Women's Romantic Fiction - a somewhat vague genre, it is also quite popular in recent years. Tyas lists among his examples, Proxy Wedding, by Belinda Grey, where the heroine attends the coronation of Richard III. Tyas remarks, "I laughed out loud when the heroine visits the Tower of London as a tourist and she has to queue for a ticket."

Not quite the reaction one wants.

Albannach
01-27-2010, 10:13 AM
Interesting. Here is a quote that might make one think:

<i>Women's Romantic Fiction - a somewhat vague genre, it is also quite popular in recent years. Tyas lists among his examples, Proxy Wedding, by Belinda Grey, where the heroine attends the coronation of Richard III. Tyas remarks, "I laughed out loud when the heroine visits the Tower of London as a tourist and she has to queue for a ticket." </i>

Not quite the reaction one wants.

jennontheisland
01-27-2010, 10:27 AM
Women's romantic fiction is notorious for bending history to suit its needs.

Though I'm not sure what they mean by it being a vague genre. Historicals are fairly well established as a subgenre of romance.

Deb Kinnard
01-27-2010, 06:33 PM
Unfortunately PROXY WEDDING is a Mills & Boon title of 1982, therefore out of print. One wonders whether he couldn't have found something, oh, perhaps a tad bit more current?

Albannach
01-27-2010, 11:41 PM
I don't think that's an example of bending it to its needs so much as arrant ignorance.

I have a big problem with ignorance in historical writers. A fairly well-known romance writer did a series of three historical romances that sold (and still sell) quite well. Not only does she insist that men ride destriers even if they're just riding to the dairy for a pint of cream, she insisted that spinning wheels were used in thirteenth century England and, by the way, that the king of England had some control over the Scots (before he started that little war about conquering them).

If that wasn't thrown across the room and then stomped on... well.

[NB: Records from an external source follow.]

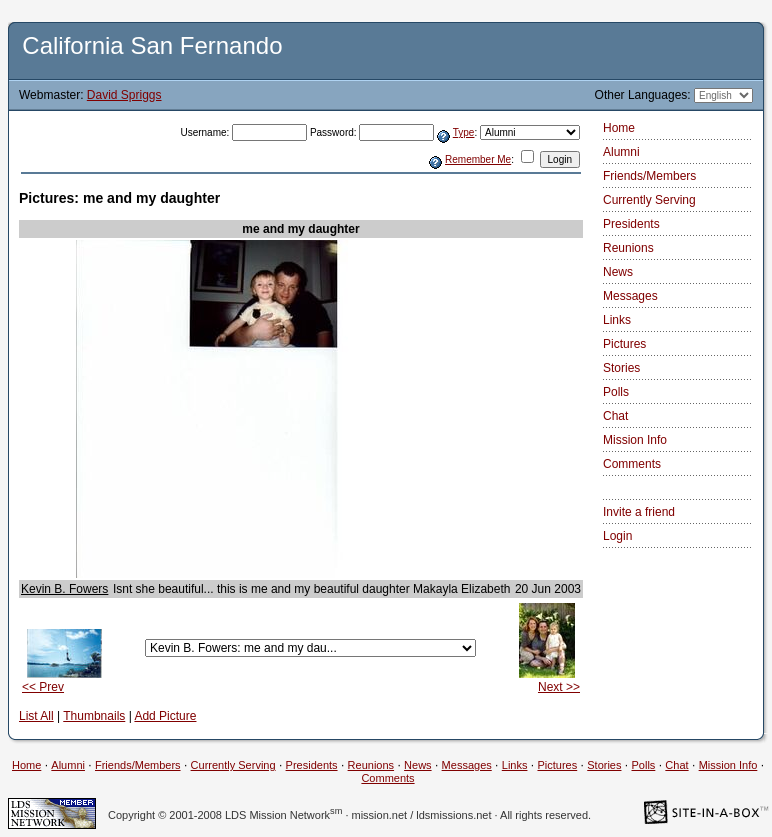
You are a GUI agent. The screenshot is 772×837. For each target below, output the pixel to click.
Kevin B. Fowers (64, 589)
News (618, 272)
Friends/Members (649, 176)
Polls (616, 392)
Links (617, 320)
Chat (615, 416)
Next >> (559, 687)
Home (619, 128)
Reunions (628, 248)
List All (36, 716)
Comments (632, 464)
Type (464, 132)
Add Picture (165, 716)
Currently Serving (649, 200)
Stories (621, 368)
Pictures (624, 344)
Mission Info (635, 440)
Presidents (631, 224)
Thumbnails (94, 716)
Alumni (621, 152)
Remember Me (478, 159)
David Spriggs (124, 95)
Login (617, 536)
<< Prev (43, 687)
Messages (630, 296)
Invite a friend (639, 512)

Of course, it was.

He wasn't, by the way, looking for something current. He was making some sort of data base (lord only knows why) of all historical novels EVER written--but did he try to read them all one has to wonder.

Edit: I suspect, on why he said it was vague, he meant that the dividing line between a romantic historical and a historical romance might be vague, although I'm not sure I agree with him.